Vous avez bien lu, de la désinfection ! Elle consiste, non pas, comme on pourrait le croire, en un lavage, en une injection quelconque de matières antiseptiques, en des fumigations ou toute autre opération sanitaire, mais bien en une cérémonie qui équivaut à une sorte d’exorcisme.

« Infecté » pour le palladiste, veut dire : susceptible d’avoir conservé une imprégnation adonaïte, d’avoir gardé quelque chose, d’animé ou de matériel, qui rappelle ou provienne du culte du Dieu adoré par les chrétiens. Ce quelque chose, il faut le chasser, l’exorciser.
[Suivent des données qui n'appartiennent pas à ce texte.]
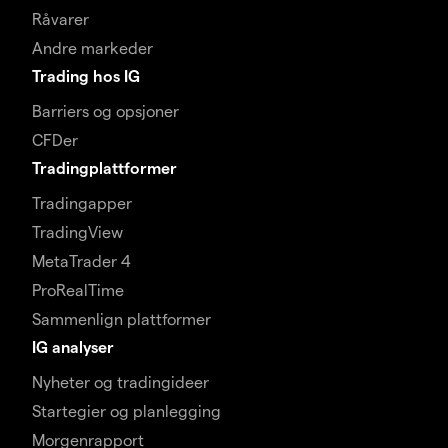
Råvarer
Andre markeder
Trading hos IG
Barriers og opsjoner
CFDer
Tradingplattformer
Tradingapper
TradingView
MetaTrader 4
ProRealTime
Sammenlign plattformer
IG analyser
Nyheter og tradingideer
Startegier og planlegging
Morgenrapport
Le principal acte de cette parodie est une bénédiction satanique d’eau croupie et polluée, dans laquelle on laisse tomber un fragment du bois à désinfecter.

La cérémonie terminée, des ouvriers lucifériens des différentes parties de la menuiserie ou de l’ébénisterie travaillent, sur des établis ou avec des tours, des scies, les différentes pièces de bois. Il existe, dans chacun des principaux pays, un personnel de ces ouvriers spécialistes affiliés à la secte et habitant d’ordinaire la capitale ; lorsqu’un nouveau temple est fondé, ils sont embauchés par la Loge-Mère, qui les indemnise à raison du congé qu’ils sont obligés de prendre à leur atelier profane, et qui les envoie où il faut, très avantageusement payés. Dans la ville du nouveau temple, ils se conduisent le jour avec la plus grande discrétion, n’attirant pas l’attention sur eux, logés chez les frères palladistes, et ils ne travaillent que de nuit.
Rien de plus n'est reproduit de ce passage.